▶ Brief: Provide the data again exactly, including every line that follows.

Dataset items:
▼▼▼
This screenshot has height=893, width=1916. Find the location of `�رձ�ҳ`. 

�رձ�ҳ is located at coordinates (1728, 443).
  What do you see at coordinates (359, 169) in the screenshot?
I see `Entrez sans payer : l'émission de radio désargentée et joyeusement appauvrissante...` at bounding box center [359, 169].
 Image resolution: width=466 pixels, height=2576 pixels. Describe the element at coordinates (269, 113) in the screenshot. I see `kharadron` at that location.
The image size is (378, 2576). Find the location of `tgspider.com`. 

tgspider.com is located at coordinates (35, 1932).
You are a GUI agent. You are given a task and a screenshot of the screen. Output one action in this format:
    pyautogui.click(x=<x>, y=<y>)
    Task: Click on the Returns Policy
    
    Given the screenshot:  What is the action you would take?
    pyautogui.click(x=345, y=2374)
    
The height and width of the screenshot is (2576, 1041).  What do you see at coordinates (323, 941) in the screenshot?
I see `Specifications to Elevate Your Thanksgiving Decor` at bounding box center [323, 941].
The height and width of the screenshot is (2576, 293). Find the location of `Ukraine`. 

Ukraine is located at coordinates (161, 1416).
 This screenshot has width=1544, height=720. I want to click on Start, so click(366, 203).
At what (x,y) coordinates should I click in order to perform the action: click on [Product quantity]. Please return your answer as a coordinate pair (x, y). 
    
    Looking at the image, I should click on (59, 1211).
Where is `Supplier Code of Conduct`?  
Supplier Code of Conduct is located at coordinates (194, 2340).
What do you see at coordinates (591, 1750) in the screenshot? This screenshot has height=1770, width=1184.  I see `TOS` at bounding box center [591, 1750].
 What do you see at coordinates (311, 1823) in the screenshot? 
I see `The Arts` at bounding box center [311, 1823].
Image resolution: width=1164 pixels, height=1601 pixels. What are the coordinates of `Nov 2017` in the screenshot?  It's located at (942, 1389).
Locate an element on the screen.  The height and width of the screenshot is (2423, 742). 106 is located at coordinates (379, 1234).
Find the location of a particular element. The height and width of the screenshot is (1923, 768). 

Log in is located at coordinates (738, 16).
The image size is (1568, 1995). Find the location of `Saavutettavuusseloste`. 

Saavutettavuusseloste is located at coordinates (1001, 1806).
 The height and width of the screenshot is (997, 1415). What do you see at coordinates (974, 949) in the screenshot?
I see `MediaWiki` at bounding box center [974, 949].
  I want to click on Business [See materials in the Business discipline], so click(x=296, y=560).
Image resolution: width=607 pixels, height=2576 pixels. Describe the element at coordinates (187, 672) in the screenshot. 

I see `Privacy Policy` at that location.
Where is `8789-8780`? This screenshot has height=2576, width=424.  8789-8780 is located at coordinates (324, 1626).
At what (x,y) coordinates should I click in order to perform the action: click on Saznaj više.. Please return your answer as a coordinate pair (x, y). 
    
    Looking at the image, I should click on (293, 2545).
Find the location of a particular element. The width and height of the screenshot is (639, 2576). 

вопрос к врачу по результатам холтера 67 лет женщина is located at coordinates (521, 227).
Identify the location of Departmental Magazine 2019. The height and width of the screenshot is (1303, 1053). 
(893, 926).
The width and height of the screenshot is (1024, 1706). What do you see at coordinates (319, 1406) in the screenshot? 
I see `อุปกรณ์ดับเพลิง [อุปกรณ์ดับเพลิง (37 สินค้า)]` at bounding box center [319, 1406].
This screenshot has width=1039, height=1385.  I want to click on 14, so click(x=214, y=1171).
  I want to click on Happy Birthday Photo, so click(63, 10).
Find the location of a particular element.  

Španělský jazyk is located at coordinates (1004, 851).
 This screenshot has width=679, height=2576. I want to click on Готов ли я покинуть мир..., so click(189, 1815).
▲▲▲
▶ Your solution:
This screenshot has height=893, width=1916. Find the location of `�رձ�ҳ`. 

�رձ�ҳ is located at coordinates (1728, 443).
  What do you see at coordinates (359, 169) in the screenshot?
I see `Entrez sans payer : l'émission de radio désargentée et joyeusement appauvrissante...` at bounding box center [359, 169].
 Image resolution: width=466 pixels, height=2576 pixels. Describe the element at coordinates (269, 113) in the screenshot. I see `kharadron` at that location.
The image size is (378, 2576). Find the location of `tgspider.com`. 

tgspider.com is located at coordinates (35, 1932).
You are a GUI agent. You are given a task and a screenshot of the screen. Output one action in this format:
    pyautogui.click(x=<x>, y=<y>)
    Task: Click on the Returns Policy
    
    Given the screenshot:  What is the action you would take?
    pyautogui.click(x=345, y=2374)
    
The height and width of the screenshot is (2576, 1041).  What do you see at coordinates (323, 941) in the screenshot?
I see `Specifications to Elevate Your Thanksgiving Decor` at bounding box center [323, 941].
The height and width of the screenshot is (2576, 293). Find the location of `Ukraine`. 

Ukraine is located at coordinates (161, 1416).
 This screenshot has width=1544, height=720. I want to click on Start, so click(366, 203).
At what (x,y) coordinates should I click in order to perform the action: click on [Product quantity]. Please return your answer as a coordinate pair (x, y). 
    
    Looking at the image, I should click on (59, 1211).
Where is `Supplier Code of Conduct`?  
Supplier Code of Conduct is located at coordinates (194, 2340).
What do you see at coordinates (591, 1750) in the screenshot? This screenshot has height=1770, width=1184.  I see `TOS` at bounding box center [591, 1750].
 What do you see at coordinates (311, 1823) in the screenshot? 
I see `The Arts` at bounding box center [311, 1823].
Image resolution: width=1164 pixels, height=1601 pixels. What are the coordinates of `Nov 2017` in the screenshot?  It's located at (942, 1389).
Locate an element on the screen.  The height and width of the screenshot is (2423, 742). 106 is located at coordinates (379, 1234).
Find the location of a particular element. The height and width of the screenshot is (1923, 768). 

Log in is located at coordinates (738, 16).
The image size is (1568, 1995). Find the location of `Saavutettavuusseloste`. 

Saavutettavuusseloste is located at coordinates (1001, 1806).
 The height and width of the screenshot is (997, 1415). What do you see at coordinates (974, 949) in the screenshot?
I see `MediaWiki` at bounding box center [974, 949].
  I want to click on Business [See materials in the Business discipline], so click(x=296, y=560).
Image resolution: width=607 pixels, height=2576 pixels. Describe the element at coordinates (187, 672) in the screenshot. 

I see `Privacy Policy` at that location.
Where is `8789-8780`? This screenshot has height=2576, width=424.  8789-8780 is located at coordinates (324, 1626).
At what (x,y) coordinates should I click in order to perform the action: click on Saznaj više.. Please return your answer as a coordinate pair (x, y). 
    
    Looking at the image, I should click on (293, 2545).
Find the location of a particular element. The width and height of the screenshot is (639, 2576). 

вопрос к врачу по результатам холтера 67 лет женщина is located at coordinates (521, 227).
Identify the location of Departmental Magazine 2019. The height and width of the screenshot is (1303, 1053). 
(893, 926).
The width and height of the screenshot is (1024, 1706). What do you see at coordinates (319, 1406) in the screenshot? 
I see `อุปกรณ์ดับเพลิง [อุปกรณ์ดับเพลิง (37 สินค้า)]` at bounding box center [319, 1406].
This screenshot has width=1039, height=1385.  I want to click on 14, so click(x=214, y=1171).
  I want to click on Happy Birthday Photo, so click(63, 10).
Find the location of a particular element.  

Španělský jazyk is located at coordinates (1004, 851).
 This screenshot has width=679, height=2576. I want to click on Готов ли я покинуть мир..., so click(189, 1815).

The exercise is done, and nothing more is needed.